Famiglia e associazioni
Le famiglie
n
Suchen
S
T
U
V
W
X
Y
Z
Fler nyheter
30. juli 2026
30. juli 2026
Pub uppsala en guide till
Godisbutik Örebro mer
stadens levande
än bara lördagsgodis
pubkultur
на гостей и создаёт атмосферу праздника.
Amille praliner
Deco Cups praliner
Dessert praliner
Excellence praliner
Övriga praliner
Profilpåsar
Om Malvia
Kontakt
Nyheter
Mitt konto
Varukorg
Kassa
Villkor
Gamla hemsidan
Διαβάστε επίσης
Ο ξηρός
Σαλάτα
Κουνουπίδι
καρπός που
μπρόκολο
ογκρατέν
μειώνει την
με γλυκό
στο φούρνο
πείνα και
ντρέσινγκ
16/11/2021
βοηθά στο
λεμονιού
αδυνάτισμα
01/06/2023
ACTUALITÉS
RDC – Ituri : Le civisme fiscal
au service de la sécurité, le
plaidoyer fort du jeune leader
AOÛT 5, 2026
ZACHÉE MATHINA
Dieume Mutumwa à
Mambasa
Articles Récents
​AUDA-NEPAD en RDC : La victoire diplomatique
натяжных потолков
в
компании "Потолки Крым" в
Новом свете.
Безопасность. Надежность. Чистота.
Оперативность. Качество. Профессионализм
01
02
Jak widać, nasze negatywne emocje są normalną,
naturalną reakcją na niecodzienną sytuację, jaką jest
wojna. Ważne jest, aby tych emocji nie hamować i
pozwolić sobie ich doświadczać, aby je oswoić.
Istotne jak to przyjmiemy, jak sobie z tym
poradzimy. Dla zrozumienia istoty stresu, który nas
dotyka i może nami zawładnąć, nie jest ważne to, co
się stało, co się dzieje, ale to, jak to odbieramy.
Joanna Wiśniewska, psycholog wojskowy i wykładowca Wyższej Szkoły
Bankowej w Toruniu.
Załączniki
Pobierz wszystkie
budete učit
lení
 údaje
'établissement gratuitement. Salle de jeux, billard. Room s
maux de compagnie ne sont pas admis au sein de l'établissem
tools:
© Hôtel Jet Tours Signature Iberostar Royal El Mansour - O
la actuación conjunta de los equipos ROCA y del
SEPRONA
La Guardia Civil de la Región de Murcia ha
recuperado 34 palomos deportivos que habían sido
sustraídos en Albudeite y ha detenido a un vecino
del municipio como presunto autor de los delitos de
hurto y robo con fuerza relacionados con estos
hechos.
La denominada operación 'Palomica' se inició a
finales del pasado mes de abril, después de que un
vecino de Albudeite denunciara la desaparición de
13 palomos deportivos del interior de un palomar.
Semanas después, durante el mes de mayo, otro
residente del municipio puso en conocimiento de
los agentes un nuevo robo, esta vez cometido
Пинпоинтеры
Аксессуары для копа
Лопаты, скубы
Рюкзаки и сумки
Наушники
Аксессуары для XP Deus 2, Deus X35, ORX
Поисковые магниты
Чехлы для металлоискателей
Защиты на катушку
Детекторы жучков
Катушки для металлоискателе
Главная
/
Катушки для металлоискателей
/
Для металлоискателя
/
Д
☆ ☆ ☆ ☆ ☆
Work request: Find the lines in the data that include "Катушки", then copy each of them.

Answer to the exercise:
Катушки для металлоискателе
Катушки для металлоискателей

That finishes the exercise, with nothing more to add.